# How to derive this relativistic Energy-Momentum relation?

## Plz explain in detail , how to derive this relation : ${E}^{2} = {p}^{2} {c}^{2} + {m}^{2} {c}^{4}$ where all the symbols have their usual meanings.

Apr 19, 2018

The algebra is below. In terms of explanation, the point to get an equation in momentum, so it is really just manipulation.

#### Explanation:

${p}^{2} = {m}^{2} {v}^{2} = {\gamma}^{2} {m}_{o}^{2} {v}^{2}$

$\implies {p}^{2} \cdot {c}^{2} + {m}_{o}^{2} {c}^{4}$

$= \frac{{m}_{o}^{2} {v}^{2} {c}^{2}}{1 - {v}^{2} / {c}^{2}} + {m}_{o}^{2} {c}^{4}$

$= {m}_{o}^{2} {c}^{2} \left(\frac{{v}^{2}}{1 - {v}^{2} / {c}^{2}} + {c}^{2}\right)$

$= {m}_{o}^{2} {c}^{2} \left(\frac{{v}^{2}}{1 - {v}^{2} / {c}^{2}} + {c}^{2} \cdot \frac{1 - {v}^{2} / {c}^{2}}{1 - {v}^{2} / {c}^{2}}\right)$

$= {m}_{o}^{2} {c}^{2} \left(\frac{{v}^{2}}{1 - {v}^{2} / {c}^{2}} + \frac{{c}^{2} - {v}^{2}}{1 - {v}^{2} / {c}^{2}}\right)$

$= {m}_{o}^{2} {c}^{4} \left(\frac{1}{1 - {v}^{2} / {c}^{2}}\right) = {\gamma}^{2} {m}_{o}^{2} {c}^{4} = {E}^{2}$

Apr 19, 2018

If you happen to know about more advanced stuff like 4-vectors, the proof of this relation becomes a lot simpler.

#### Explanation:

The four quantities $\left(\frac{E}{c} , {p}_{x} , {p}_{y} , {p}_{z}\right) \equiv \left(\frac{E}{c} , \vec{p}\right)$ form a 4-vector, called, rather unimaginatively, the energy-momentum 4-vector . This is a generalization to four dimensions of the notion of ordinary, or 3-vectors. Just like the components of all 3-vectors (like force, momentum, velocity, ...) transform like the coordinates are rotated, components of all 4-vectors transform just like the prototype 4-vector $\left(c t , x , y , z\right)$ under a Lorentz transformation - the rule which describes how measurements change from one inertial observer to another.

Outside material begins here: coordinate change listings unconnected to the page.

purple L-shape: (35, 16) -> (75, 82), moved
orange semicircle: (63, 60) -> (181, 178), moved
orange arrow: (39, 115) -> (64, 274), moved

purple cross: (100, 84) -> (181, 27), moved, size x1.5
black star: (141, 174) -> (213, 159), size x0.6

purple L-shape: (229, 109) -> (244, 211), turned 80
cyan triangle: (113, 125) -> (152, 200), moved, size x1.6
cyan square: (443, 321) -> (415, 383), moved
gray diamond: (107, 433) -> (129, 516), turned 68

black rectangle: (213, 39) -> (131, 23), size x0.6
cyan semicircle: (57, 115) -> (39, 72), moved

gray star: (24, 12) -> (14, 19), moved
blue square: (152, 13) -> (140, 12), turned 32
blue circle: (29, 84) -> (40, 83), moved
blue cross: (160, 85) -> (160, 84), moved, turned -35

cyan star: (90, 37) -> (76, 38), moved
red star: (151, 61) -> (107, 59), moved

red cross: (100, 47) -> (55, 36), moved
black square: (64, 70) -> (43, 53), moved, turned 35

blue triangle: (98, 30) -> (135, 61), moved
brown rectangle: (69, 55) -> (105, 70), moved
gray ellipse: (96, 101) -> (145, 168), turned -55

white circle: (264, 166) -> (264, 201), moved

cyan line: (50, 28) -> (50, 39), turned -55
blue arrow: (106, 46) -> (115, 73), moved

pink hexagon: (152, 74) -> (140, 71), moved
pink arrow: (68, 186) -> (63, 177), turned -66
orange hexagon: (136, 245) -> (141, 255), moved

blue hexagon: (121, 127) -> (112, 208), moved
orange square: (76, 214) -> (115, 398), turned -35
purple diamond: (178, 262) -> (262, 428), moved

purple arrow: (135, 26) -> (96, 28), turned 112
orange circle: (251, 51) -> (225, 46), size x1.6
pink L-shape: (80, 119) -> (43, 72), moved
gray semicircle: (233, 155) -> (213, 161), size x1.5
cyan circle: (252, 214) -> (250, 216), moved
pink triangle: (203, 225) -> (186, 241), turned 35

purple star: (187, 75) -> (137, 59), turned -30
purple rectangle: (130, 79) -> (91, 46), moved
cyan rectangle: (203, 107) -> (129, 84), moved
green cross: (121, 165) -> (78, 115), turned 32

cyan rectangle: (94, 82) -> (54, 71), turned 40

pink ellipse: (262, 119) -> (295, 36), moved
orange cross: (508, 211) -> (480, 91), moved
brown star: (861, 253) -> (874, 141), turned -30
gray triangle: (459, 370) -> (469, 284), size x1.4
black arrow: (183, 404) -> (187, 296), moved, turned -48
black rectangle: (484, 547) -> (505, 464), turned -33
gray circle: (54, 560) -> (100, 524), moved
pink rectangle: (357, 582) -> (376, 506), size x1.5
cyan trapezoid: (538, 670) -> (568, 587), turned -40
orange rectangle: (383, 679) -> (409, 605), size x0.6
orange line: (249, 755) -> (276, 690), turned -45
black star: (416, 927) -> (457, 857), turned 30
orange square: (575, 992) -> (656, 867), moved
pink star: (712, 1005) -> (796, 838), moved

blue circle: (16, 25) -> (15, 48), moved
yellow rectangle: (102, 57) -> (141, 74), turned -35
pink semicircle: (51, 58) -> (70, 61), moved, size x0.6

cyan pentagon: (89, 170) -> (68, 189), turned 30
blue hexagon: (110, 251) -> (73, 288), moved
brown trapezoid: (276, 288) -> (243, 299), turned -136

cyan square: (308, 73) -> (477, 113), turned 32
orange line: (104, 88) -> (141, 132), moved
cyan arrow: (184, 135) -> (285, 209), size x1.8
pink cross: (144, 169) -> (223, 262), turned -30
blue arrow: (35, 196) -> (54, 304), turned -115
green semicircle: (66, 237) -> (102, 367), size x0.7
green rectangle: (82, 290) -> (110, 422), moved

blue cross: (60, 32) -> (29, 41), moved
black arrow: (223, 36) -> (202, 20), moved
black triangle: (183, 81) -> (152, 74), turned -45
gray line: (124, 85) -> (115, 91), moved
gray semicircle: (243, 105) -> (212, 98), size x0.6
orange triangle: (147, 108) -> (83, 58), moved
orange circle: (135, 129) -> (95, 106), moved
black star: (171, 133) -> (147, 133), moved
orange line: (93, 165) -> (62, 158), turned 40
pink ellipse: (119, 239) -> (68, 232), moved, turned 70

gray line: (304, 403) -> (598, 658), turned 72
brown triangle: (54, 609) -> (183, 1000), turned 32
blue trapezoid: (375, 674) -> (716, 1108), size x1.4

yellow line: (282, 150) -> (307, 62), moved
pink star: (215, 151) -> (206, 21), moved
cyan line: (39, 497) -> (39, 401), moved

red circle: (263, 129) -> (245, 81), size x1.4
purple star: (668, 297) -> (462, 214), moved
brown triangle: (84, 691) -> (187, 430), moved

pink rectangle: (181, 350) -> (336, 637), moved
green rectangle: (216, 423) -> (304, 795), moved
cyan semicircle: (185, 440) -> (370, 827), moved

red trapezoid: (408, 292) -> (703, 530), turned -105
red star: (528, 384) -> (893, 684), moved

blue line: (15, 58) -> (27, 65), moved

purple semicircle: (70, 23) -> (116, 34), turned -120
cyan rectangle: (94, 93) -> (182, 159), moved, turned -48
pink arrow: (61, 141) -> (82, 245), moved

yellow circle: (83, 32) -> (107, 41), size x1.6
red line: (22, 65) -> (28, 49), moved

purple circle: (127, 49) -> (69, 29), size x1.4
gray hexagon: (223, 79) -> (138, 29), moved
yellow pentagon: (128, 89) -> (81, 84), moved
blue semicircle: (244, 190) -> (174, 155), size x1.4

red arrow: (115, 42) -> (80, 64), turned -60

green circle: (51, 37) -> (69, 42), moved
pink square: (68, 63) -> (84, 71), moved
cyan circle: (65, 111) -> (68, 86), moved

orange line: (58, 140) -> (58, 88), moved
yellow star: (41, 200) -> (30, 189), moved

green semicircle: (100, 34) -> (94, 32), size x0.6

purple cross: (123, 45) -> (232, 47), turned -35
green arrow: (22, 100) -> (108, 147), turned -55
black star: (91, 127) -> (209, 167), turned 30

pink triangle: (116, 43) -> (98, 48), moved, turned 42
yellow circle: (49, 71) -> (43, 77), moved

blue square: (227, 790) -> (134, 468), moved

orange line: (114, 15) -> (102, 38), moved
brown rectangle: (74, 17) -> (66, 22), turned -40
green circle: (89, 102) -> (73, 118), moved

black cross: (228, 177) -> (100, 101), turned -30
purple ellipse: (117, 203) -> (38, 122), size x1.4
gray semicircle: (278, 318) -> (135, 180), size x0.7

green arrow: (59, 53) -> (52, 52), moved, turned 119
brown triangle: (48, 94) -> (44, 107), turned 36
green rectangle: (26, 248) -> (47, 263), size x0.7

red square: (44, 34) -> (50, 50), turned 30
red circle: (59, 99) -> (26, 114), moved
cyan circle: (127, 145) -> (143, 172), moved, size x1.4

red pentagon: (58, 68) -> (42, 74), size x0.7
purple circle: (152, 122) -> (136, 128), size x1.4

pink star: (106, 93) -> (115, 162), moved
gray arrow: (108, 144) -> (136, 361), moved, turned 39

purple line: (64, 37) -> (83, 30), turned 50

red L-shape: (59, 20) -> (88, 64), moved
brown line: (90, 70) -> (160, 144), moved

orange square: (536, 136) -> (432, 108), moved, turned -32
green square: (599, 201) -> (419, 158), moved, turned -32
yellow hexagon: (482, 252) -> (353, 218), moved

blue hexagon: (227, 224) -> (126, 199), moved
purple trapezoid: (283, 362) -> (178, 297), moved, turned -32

One important consequence is that just like the length of a 3-vector that does not change when you rotate your coordinate system, there is an invariant "length" that does not change when you change the inertial observer. The only difference is that the square of this "length", instead of the sum of squares, is a signed sum. For a 4-vector $\left({A}^{0} , {A}^{1} , {A}^{2} , {A}^{3}\right)$ this is given by

${\left({A}^{0}\right)}^{2} - {\left({A}^{1}\right)}^{2} - {\left({A}^{2}\right)}^{2} - {\left({A}^{3}\right)}^{3}$

By the way, the 0 in ${A}^{0}$, for example, is not a power - the index is written as a superscript instead of the customary subscript. Why? That's a whole new story - which we do not need to go into here.

Now, for the energy-momentum 4-vector, this invariant is

${E}^{2} / {c}^{2} - {p}^{2}$

Being invariant, this is the same in all inertial frames. In particular, its value is the same in the frame in which the particle is (at least instantaneously) at rest. In this frame $E = m {c}^{2} , \vec{p} = 0$, so that in this frame the invariant is

${\left(\frac{m {c}^{2}}{c}\right)}^{2} - {0}^{2} = {m}^{2} {c}^{2}$

Since the invariant is the same in all frames, we must have

${E}^{2} / {c}^{2} - {p}^{2} = {m}^{2} {c}^{2}$

from which the relation follows trivially!